• Work order:
Show me every line in the listing that has the word "Хартли".

Material for this exercise Start Marker

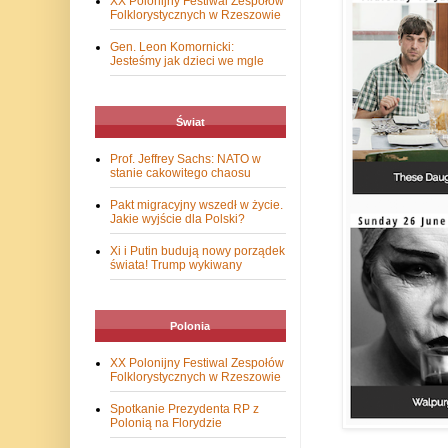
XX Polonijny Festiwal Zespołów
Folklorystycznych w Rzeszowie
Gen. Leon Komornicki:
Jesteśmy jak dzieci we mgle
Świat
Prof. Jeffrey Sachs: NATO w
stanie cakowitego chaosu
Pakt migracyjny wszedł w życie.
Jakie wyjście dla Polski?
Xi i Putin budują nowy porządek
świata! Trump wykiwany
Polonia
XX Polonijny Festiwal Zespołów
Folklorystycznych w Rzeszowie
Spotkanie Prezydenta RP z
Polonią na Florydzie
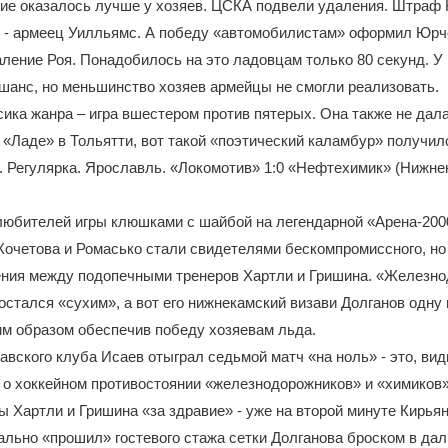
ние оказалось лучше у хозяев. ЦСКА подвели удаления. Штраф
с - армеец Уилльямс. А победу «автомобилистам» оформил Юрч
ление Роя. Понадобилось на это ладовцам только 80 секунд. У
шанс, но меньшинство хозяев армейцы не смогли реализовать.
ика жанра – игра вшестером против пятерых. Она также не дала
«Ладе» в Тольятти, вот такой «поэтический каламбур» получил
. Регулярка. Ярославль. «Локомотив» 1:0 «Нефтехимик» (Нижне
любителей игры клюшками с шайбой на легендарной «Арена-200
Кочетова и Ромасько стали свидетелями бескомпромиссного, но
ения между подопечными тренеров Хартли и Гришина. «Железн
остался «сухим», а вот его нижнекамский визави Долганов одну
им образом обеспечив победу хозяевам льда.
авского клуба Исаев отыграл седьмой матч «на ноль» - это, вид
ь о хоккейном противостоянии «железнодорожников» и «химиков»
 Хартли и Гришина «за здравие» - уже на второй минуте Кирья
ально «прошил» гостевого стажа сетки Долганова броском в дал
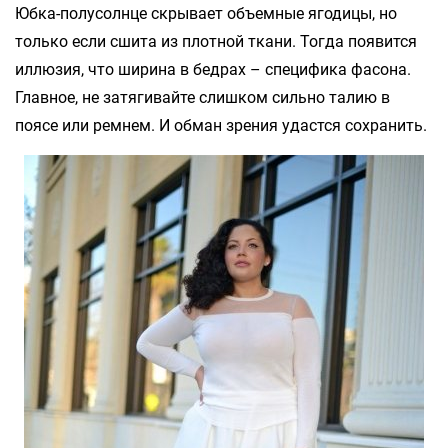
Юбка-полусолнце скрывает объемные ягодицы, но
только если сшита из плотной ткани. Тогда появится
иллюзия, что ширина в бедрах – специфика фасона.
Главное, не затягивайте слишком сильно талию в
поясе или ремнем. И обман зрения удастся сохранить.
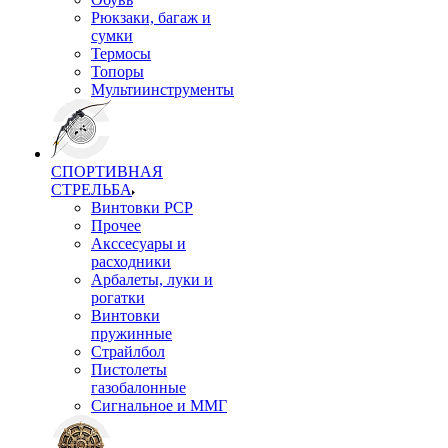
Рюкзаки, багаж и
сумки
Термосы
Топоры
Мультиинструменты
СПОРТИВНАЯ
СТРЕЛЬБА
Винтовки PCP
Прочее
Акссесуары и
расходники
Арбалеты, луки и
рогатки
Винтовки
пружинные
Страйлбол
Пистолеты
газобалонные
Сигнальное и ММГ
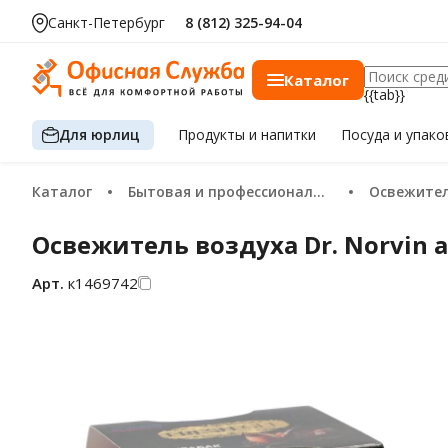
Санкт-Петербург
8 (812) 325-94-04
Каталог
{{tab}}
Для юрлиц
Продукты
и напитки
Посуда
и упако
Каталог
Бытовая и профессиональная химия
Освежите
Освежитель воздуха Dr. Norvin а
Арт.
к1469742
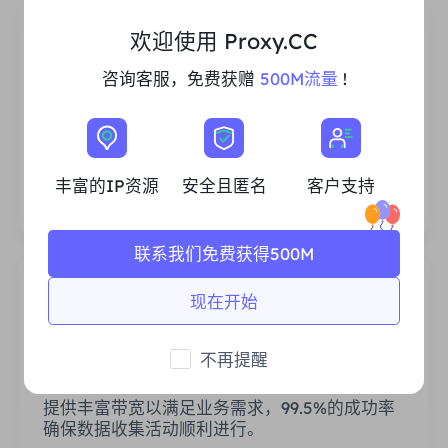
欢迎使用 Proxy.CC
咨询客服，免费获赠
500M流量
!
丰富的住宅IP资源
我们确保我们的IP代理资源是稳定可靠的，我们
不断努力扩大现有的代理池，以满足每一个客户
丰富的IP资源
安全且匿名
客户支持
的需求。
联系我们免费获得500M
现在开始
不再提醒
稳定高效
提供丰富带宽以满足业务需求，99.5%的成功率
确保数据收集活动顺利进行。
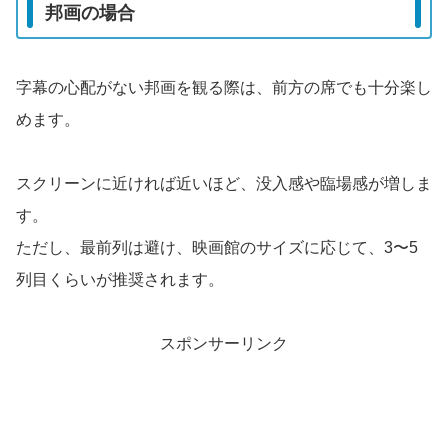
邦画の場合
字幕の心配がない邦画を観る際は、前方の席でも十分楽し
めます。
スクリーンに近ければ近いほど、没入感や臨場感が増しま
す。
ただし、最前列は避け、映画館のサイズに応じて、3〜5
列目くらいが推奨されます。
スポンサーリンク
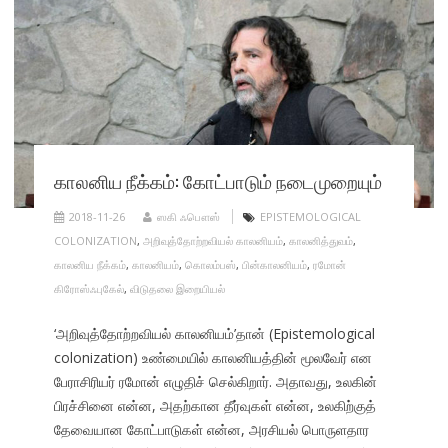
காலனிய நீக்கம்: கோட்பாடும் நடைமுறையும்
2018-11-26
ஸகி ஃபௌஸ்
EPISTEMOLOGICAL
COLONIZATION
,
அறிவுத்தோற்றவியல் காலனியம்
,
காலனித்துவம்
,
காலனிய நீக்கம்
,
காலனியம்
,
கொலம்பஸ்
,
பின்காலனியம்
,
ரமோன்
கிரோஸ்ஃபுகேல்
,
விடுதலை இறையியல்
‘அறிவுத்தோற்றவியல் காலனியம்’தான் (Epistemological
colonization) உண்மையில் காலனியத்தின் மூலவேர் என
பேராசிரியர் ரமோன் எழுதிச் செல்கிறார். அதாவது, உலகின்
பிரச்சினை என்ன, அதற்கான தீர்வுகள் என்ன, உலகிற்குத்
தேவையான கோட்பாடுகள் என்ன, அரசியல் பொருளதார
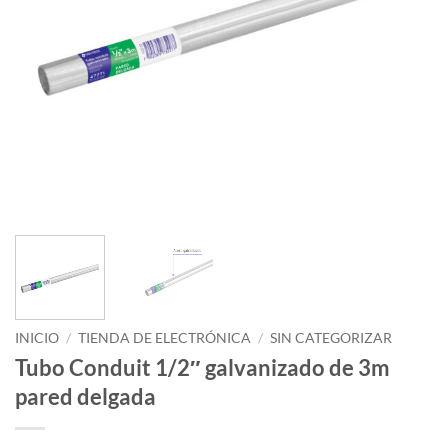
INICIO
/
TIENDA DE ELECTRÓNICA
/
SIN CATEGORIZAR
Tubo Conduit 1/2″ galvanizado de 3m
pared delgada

Material for this exercise End Marker

• Written answer:
ения между подопечными тренеров Хартли и Гришина. «Железн
 Хартли и Гришина «за здравие» - уже на второй минуте Кирья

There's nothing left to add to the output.